Why is she acting so distant from me?
Ok there is this girl that I met in Japanese class. Also she is Japanese. I don't know if that means anything but I just figured I'd add it. Anyway we hung out about 5 weeks non stop and we talk all the time. Hanging out 10 hours a day, and she wants to be only friends. But yeah were hanging out all the time she playfully hit me and joked with me, made up a nick name. She even called me her best friend. Then all of a sudden something happened. I don't know where it changed exactly but basically we hung out for thanks giving, we were laying on my bed (I live in the dorms) and we were messing around drinking a little and she wrapped her legs around me jokingly telling me to say sorry. I did.

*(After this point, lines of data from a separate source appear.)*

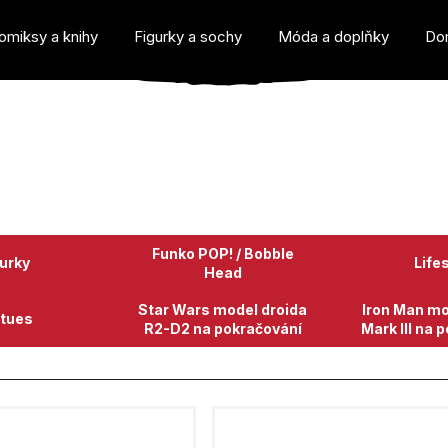
omiksy a knihy
Figurky a sochy
Móda a doplňky
Do
o potřebujete najít?
Funko POP! / Bobble
gurky
Life
Head
Star Wars model droida
Iron Man mo
tues
R2-D2 na pokračování
Mark III na 
Doporučujeme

Then we had a few phone calls after that and then it got really bad. She wouldn't keep a conversation or look at me, then I got sick and she calls me all worried. I figured she still cared about me then but then it got even worse. Now we rarely talk, we didn't hang out for like 3 weeks and when we did hang out it was because we had made plans to go to a big concert over a month ago. Ok so we go to the concert and she acts distant and quiet, but then gives me a small Christmas gift. We get to the concert and she's distant, I have fun on my own and then she's messing with me again. (also after drinking) Playfully punching me, yanking my shirt, wrapping her right arm around my neck and jumping up and down with me. Next day she's back to not really holding a conversation or looking at me when I talk to her.
We hang out for New years eve, She invites me and I stand alone for a second and she calls me over, to join her. Then she goes and dances on her own. So I go and dance on my own. Then we go back to a friends house and she's drinking again and back to her old self. She's talking to me, playfully kicking me, laughing. I don't know if she acted like that around anyone else except for the other girl that's also from Japan like her but that's because they can relate on a cultural level. She says she doesn't want anything more then a friendship. So my question is why is she acting like this? Does she think I got to close to her? Dose she think I'm after her and trying to be more then just a friend? I'm a really nice person, I treat my friends and always offer a hand so maybe she thought that.

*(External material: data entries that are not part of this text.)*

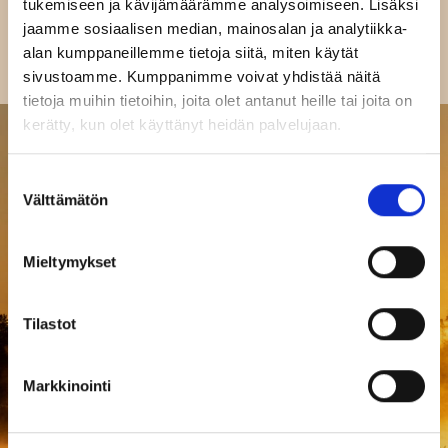
asuinympäristön, jossa on helppo elää kiireetöntä
tukemiseen ja kävijämäärämme analysoimiseen. Lisäksi
elämää.
jaamme sosiaalisen median, mainosalan ja analytiikka-
alan kumppaneillemme tietoja siitä, miten käytät
sivustoamme. Kumppanimme voivat yhdistää näitä
tietoja muihin tietoihin, joita olet antanut heille tai joita on
kerätty, kun olet käyttänyt heidän palvelujaan.
Suostumuksen
Välttämätön
valinta
Mieltymykset
Tilastot
Markkinointi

Maybe I said something wrong, or offensive. How do I tell? Maybe I said that I care about you and she freaked out about it. I don't know what I did wrong. HELP! I'm cool with being best friends unless she wants more or less but she's not telling me anything. I brought it up once that she was acting distant and she said it was her finals that were getting to her.
What's Your Opinion?
Most Helpful Opinion
First of all, this is totally a cultural thing. A lot of non- Asian people misinterpret the behavior of Asians around people. They like to joke, tease and playfully kick guys. But this does not necessarily means that she is interested in you. Maybe you gave her a sign that you wanted more than a friendship with her and she does not know how to react. So she goes and ignore you or get distant a little bit, that is her natural reaction. You probably did not say anything wrong or offensive to her. It's just that you guys were getting too close and she realized that. Maybe, her behavior means that she does not want more than a friendship and that's her way to show you that. She is not telling you anything because she is probably shy and she will not tell you upfront, that is a cultural thing- sometimes they could be very ambiguous.
I am an Asian girl, and I have been studying different cultural behaviors. I have gone through the same thing too and have noticed that guys usually misinterpret my nice behavior. They think that because I get too close with jokes and blah blah blah. I like them, that might not be the case.

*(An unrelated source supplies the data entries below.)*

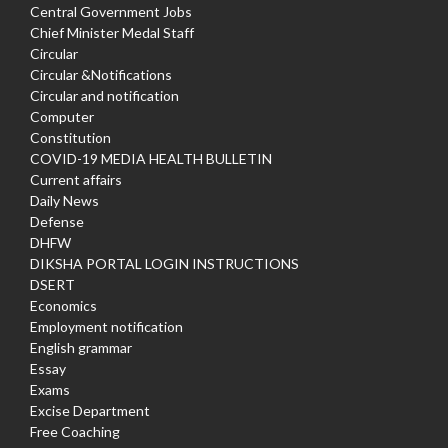
Central Government Jobs
Chief Minister Medal Staff
Circular
Circular &Notifications
Circular and notification
Computer
Constitution
COVID-19 MEDIA HEALTH BULLETIN
Current affairs
Daily News
Defense
DHFW
DIKSHA PORTAL LOGIN INSTRUCTIONS
DSERT
Economics
Employment notification
English grammar
Essay
Exams
Excise Department
Free Coaching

However, maybe she likes you but she is shy and does not know how to behave around you or how to tell you...
What Girls Said 1
Sounds like she still likes you as a friend, but gets embarrassed about her drunken behavior then withdraws from the friendship. I definitely think it could be a cultural thing...
I found a really good essay about humility in Japanese and hyperbole in English, here is the link: link It's in .pdf format.
What Guys Said 2
Have you confronted her about your feelings? If not, you might try that, find a nice time when your both in a good mood(not drinking) and ask her nicely how she feels about you two. Tell her you like her and enjoy spending time with her.
Drinking often opens a person up and even makes some do things they might not otherwise. So don't worry too much about that. If you try to talk again and you get nowhere, then there isn't much else you can do. In that case, if you like her, just continue to be there and if she turns then great. If not, you'll both move on and you can add it to your list of experiences.
I would say continue acting yourself around her. Have you had any conversations about dating someone from a different culture? Her parents probably don't approve and parents are a huge part of asian culture (at least that's what I've gathered). Obviously she is really interested in you on a physical level as well as emotional (based on the amount of time you guys have shared) because when she's had some to drink she can't help but show that physical attraction. Definitely don't take advantage, in fact while she's drunk and you have some alone time it might be a good time to bring up a conversation to get some honest answers and possibly to admit that you like her. Make sure she knows you do not want to lose her as a friend no matter what.